Btw, I have friends who have dedicated wedding websites . They have games (how well do you know the groom/bride), guest book, links to google maps to get to the wedding,photo gallery and of course their biography. (eyes met over coffee on June 1st 1996, and the groom spilled most of quickies coffee on himself :D ) ...if your BIL develops one of those..plz let us know
ha ha ha..i was in absolute splits. I gave specific instructions to our video grapher about how there should be NO flowers with the brides face in it, no 1000 pictures of the bride and groom looking into each other's eyes or the bride having her hand over the grooms shoulder etc. he still screwed up, but not so bad.
and with regards to wedding websites, there are a lot floating around. though i love your idea of guests posting photos they took during the wedding. you should patent it
aruna (no longer anonymous)
LOL !
For my wedding they had a picture of a bullock cart and some languid hero singing some song with ten damsels !
Neither did i get the damsels ( the extra ones that is), nor did i get the bullock cart.
I guess i am left with clutching memories from this post !
HI Sundar,
I've been reading your blog for quite some time. I live in Bay Are too. I've never left a comment. But today, I had to.
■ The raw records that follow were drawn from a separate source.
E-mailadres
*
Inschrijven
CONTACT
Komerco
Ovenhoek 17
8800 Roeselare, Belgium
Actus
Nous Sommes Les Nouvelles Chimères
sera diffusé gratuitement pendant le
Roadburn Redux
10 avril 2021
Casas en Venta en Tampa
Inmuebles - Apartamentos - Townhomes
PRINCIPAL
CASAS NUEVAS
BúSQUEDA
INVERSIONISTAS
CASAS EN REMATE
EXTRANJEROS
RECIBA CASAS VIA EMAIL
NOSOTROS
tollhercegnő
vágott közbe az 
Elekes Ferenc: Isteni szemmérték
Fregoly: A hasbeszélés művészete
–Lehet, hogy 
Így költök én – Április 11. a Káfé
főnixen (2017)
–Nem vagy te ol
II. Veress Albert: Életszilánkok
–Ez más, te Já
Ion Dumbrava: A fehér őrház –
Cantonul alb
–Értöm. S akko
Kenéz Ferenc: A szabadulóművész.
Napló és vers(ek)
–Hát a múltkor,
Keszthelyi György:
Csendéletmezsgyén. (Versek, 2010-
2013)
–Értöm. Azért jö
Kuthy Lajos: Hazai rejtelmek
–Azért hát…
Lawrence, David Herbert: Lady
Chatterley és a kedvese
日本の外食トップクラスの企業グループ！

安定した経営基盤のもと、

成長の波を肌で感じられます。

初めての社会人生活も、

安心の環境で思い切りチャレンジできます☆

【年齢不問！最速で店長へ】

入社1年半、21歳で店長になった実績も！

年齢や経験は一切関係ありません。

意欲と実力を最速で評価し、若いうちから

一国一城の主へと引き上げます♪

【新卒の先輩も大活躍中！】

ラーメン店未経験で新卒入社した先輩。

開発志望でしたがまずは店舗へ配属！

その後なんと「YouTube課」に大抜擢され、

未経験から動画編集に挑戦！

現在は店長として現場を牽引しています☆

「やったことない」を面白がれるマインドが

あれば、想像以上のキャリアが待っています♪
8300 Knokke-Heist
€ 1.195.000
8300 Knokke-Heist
This post is hilarious. It is so funny, I was laughing until I teared up. I tried hard to muffle my laughing so that my co-workers are not disturbed. Keep coming up with such great posts.
-Sri
A wonderful post that all of us can relate to. The Amoeba's getting Jealous and being able to view the lunch menu during a yawn were pure masterpiece's.
Sundar-
nice post, Loled at the videographer's gimmicks during weddings. K has some photos that he is embarrased to show out.
That was hilarious!
Hi Sundar
Laughed loud and then tried to muffle it and it came out as an awful squeak which made people from nearby cubicles stare!!
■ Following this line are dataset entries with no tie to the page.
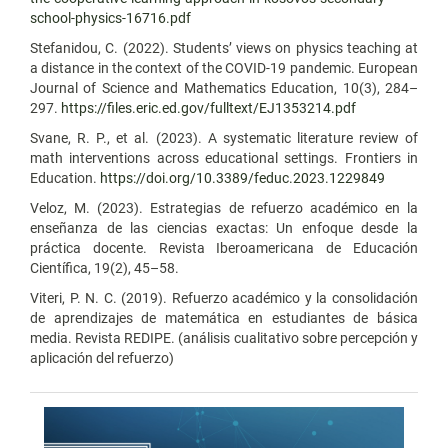
school-physics-16716.pdf
Stefanidou, C. (2022). Students’ views on physics teaching at
a distance in the context of the COVID-19 pandemic. European
Journal of Science and Mathematics Education, 10(3), 284–
297.
https://files.eric.ed.gov/fulltext/EJ1353214.pdf
Svane, R. P., et al. (2023). A systematic literature review of
math interventions across educational settings. Frontiers in
Education.
https://doi.org/10.3389/feduc.2023.1229849
Veloz, M. (2023). Estrategias de refuerzo académico en la
enseñanza de las ciencias exactas: Un enfoque desde la
práctica docente. Revista Iberoamericana de Educación
Científica, 19(2), 45–58.
Viteri, P. N. C. (2019). Refuerzo académico y la consolidación
de aprendizajes de matemática en estudiantes de básica
media. Revista REDIPE. (análisis cualitativo sobre percepción y
aplicación del refuerzo)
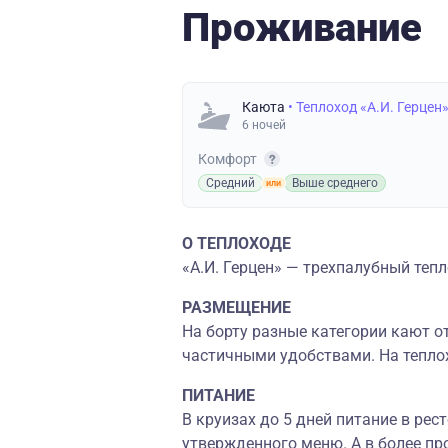
Проживание
Каюта
• Теплоход «А.И. Герцен
6 ночей
Комфорт
Средний
Выше среднего
О ТЕПЛОХОДЕ
«А.И. Герцен» — трехпалубный тепл
РАЗМЕЩЕНИЕ
На борту разные категории кают 
частичными удобствами. На тепло
ПИТАНИЕ
В круизах до 5 дней питание в ре
утвержденного меню. А в более пр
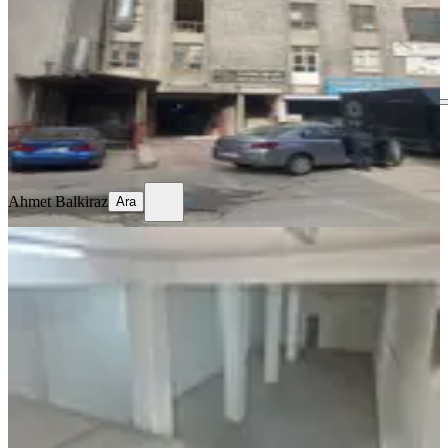
Mamak, Çiğiltepe Mahallesi
1 Oda
·
430 m²
·
3. Kat
·
25.01.2025
37.000 ₺
Ahmet Balkiraz
Ara
Ahmet Balkiraz
Ara
Sahibinden Sitelerde Yapıcı
Caddesinde
Altındağ, Önder Mahallesi
1 Oda
·
350 m²
·
Bodrum Kat
·
22.05.2026
60.000 ₺
Abdullah yavuz
Abdullah yavuz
Lovely! Simply hilarious!!
thanks to all of you for sharing your thoughts.
glad to know you had a good laugh..
you are welcome to come watch the video or get free copies of it on two conditions
1. we will not be within 50 feet of the vcd watching(we have a self imposed restraining order)
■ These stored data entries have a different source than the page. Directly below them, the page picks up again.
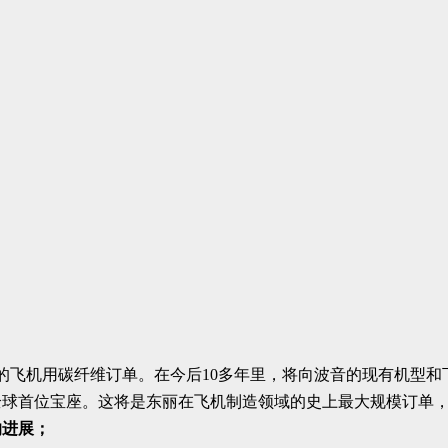
飞机用碳纤维订单。在今后10多年里，将向波音的现有机型和下一
全球首位宝座。这将是东丽在飞机制造领域的史上最大规模订单
的进展；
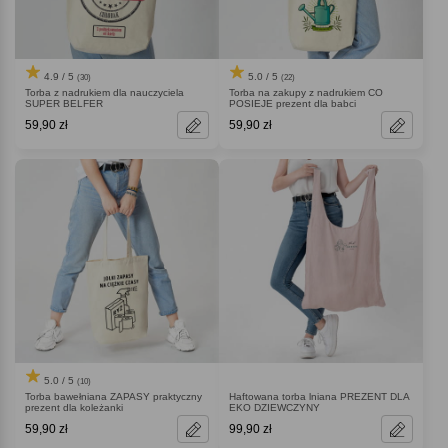
4.9 / 5
5.0 / 5
(30)
(22)
Torba z nadrukiem dla nauczyciela
Torba na zakupy z nadrukiem CO
SUPER BELFER
POSIEJE prezent dla babci
59,90 zł
59,90 zł
5.0 / 5
(10)
Torba bawełniana ZAPASY praktyczny
Haftowana torba lniana PREZENT DLA
prezent dla koleżanki
EKO DZIEWCZYNY
59,90 zł
99,90 zł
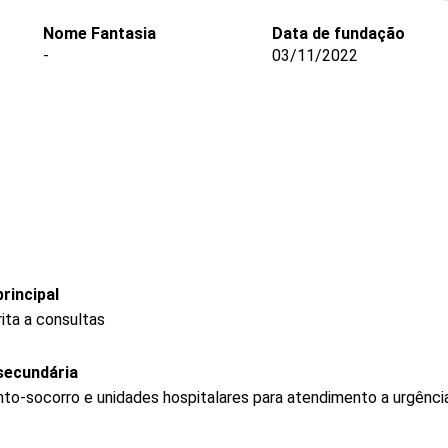
Nome Fantasia
Data de fundação
-
03/11/2022
rincipal
ita a consultas
secundária
to-socorro e unidades hospitalares para atendimento a urgênci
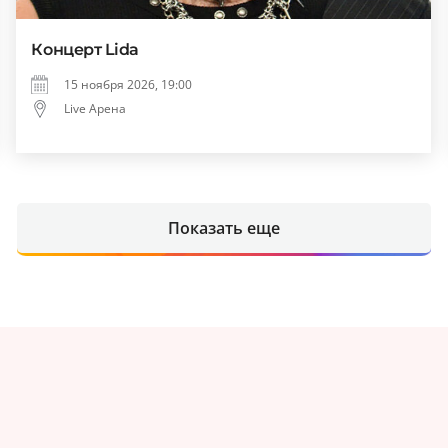
Концерт Lida
15 ноября 2026, 19:00
Live Арена
Показать еще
2. you will watch it in its entireity without access to a remote control.
ps. no excuses to get out of saying you need chips or need to go to the restroom.. watch it in its entireity is the deal..
:)
two things in my life which share the same fate..
my gazillion page Ph.D. thesis (apparently only 8 people have checked it out in 10+ years from the college library and I am ready to bet not one read it fully)
my wedding video which no one has watched fully..
well, life goes on!
Sundar, I am so glad that when I got married there was no such thing as a videographer! In fact, the few black and white photographs of our wedding were taken by a friend. If I come to Cupertino I will certainly come and watch your video, following all your conditions:)
Loved this hilarious post!
The wedding websites seem to be the fashion these days. Like Anu said, they are also a bit interactive. One of my friends also took suggestions for honeymoon spots. I think it's pretty nice.
As for the videos, I've watched ours atleast 2 times ...but never once without a remote! Did I mention that my husband's name was spelt wrong in the video?
Hi sundar..
ur blog has been listed in http://pathivuspot.blogspot.com" REL="nofollow">Pathivuspot
Hilarious!!
VDs really get very creative. i have not watched my wedding video after the first time when it was handed over to us (with the remote for sure).
I may be able to laugh my head off at it now remembering your descriptions!
Keep up the humor!!
- Shree
Hilarious!!! How did I miss this post? Glad you reposted it.
At least you attempted to watch your wedding video. I haven't watched the videographers copy in 18 years.
Venkat did one brilliant thing though. He ordered two copies of the video- one: the unedited version with real sound; two- the edited 'professional' version with all the 'extras'.
The second copy hasn't been watched. Ever!
Apart from this, Venkat handed his camcorder to a cousin who caught all the candid moments. Now this is the video that we watched.